Présentée en septembre dernier, la loi de financement de la sécurité sociale (LFSS) pour 2016 vient d’être promulguée. La décision rendue par le Conseil constitutionnel le 17 décembre ne remet pas en cause les mesures votées dans le secteur médico-social.

Ondam médico-social

En progression de 1,9 % par rapport à l’année 2015, l’Objectif national des dépenses d’assurance maladie (Ondam) médico-social pour 2016 s’établira à 18,2 milliards d’euros. 8,9 milliards d’euros seront consacrés aux établissements et services pour personnes âgées (contre 8,7 milliards l’année dernière) et 9,3 milliards aux structures pour personnes handicapées (contre 9,1 milliards l’année dernière).

Cette année encore les réserves de la la Caisse nationale de solidarité pour l’autonomie (CNSA) viendront abonder l’enveloppe médico-sociale, à hauteur de 117,17 millions d’euros, auxquels s’ajouteront 1,2 milliard d’euros provenant de la contribution de solidarité pour l’autonomie (CSA) et 113 millions de droit tabac, pour constituer un objectif global de dépenses (OGD) de 19,5 milliards d'euros (en hausse de 2,1 %).

405 millions d'euros de crédits supplémentaires seront ainsi alloués au renforcement des moyens existants, aux créations de places ainsi qu'à la poursuite de la médicalisation et de la réouverture du tarif global dans les établissements d'hébergement pour personnes âgées dépendantes (Ehpad).

A noter : le fonds d’intervention régionale s’élèvera cette année à 3,1 milliards d’euros (contre 3 milliards en 2015).

Transfert des dépenses de fonctionnement des Esat (article 74)

Jusqu’ici financées par l’Etat, les dépenses de fonctionnement des établissements et services d’aide par le travail (Esat) seront transférées, à compter du 1er janvier 2017, à l’assurance maladie.

Cette mesure devrait permettre d’assurer un meilleur pilotage par les agences régionales de santé (ARS) des financements alloués aux structures pour personnes handicapées (dépendant désormais toutes du même financeur) et également garantir davantage de souplesse aux organismes gestionnaires.

A noter cependant : l’enveloppe consacrée à l'aide au poste reste financée par l'Etat.

Généralisation des Cpom dans le champ du handicap (article 75)

Les établissements et services du secteur du handicap seront tenus de conclure, d’ici 6 ans, des contrats pluriannuels d’objectifs et de moyens (Cpom).

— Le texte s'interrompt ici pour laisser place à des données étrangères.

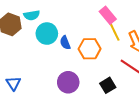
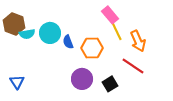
cyan semicircle: (32, 15) -> (27, 34), moved
purple circle: (68, 82) -> (82, 79), moved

Sont concernées par cette obligation : les structures mentionnés aux 2°, 5° et 7° du I de l'article L. 312-1 du code l’action sociale et des familles et relevant de la compétence tarifaire exclusive du directeur général de l'ARS (DGARS), ou conjointe avec le président du conseil départemental (PCD). Autrement dit, notamment, les IME, ITEP, IEM, CMPP, SSAD, SESSAD, ESAT, les structures de réadaptation, de pré orientation et de rééducation professionnelle, les FAM, SAMSAH, SSIAD, SPASAD, MAS, établissements d'accueil temporaire pour adultes handicapés et les foyers d'accueil polyvalent pour adultes handicapés. Les CAMPS sont en revanche exclus de cette contractualisation obligatoire.

La loi inclut également à cette liste « les services mentionnés au 6° », c’est-à-dire les services (excluant les établissements) « qui accueillent des personnes âgées ou qui leur apportent à domicile une assistance dans les actes quotidiens de la vie, des prestations de soins ou une aide à l’insertion sociale ». Les structures concernées (qui doivent également relever de la compétence tarifaire exclusive ou conjointe du DGARS avec le PCD) sont donc les SSIAD et les SPASAD intervenant auprès des personnes âgées.

Le DGARS devra établir par arrêté, le cas échéant conjointement avec le PCD, la liste des établissements et services devant signer un Cpom et fixer la date prévisionnelle de cette signature. Cette programmation sera mise à jour chaque année.

Cette mesure vise à moderniser le financement des structures, en faisant passer celles qui font l'objet d'une tarification au prix de journée vers une dotation globale, et à permettre aux organismes gestionnaires de s'engager dans un processus d'amélioration de la qualité. Le Cpom devra en effet définir des objectifs en matière d'activité et de qualité de prise en charge.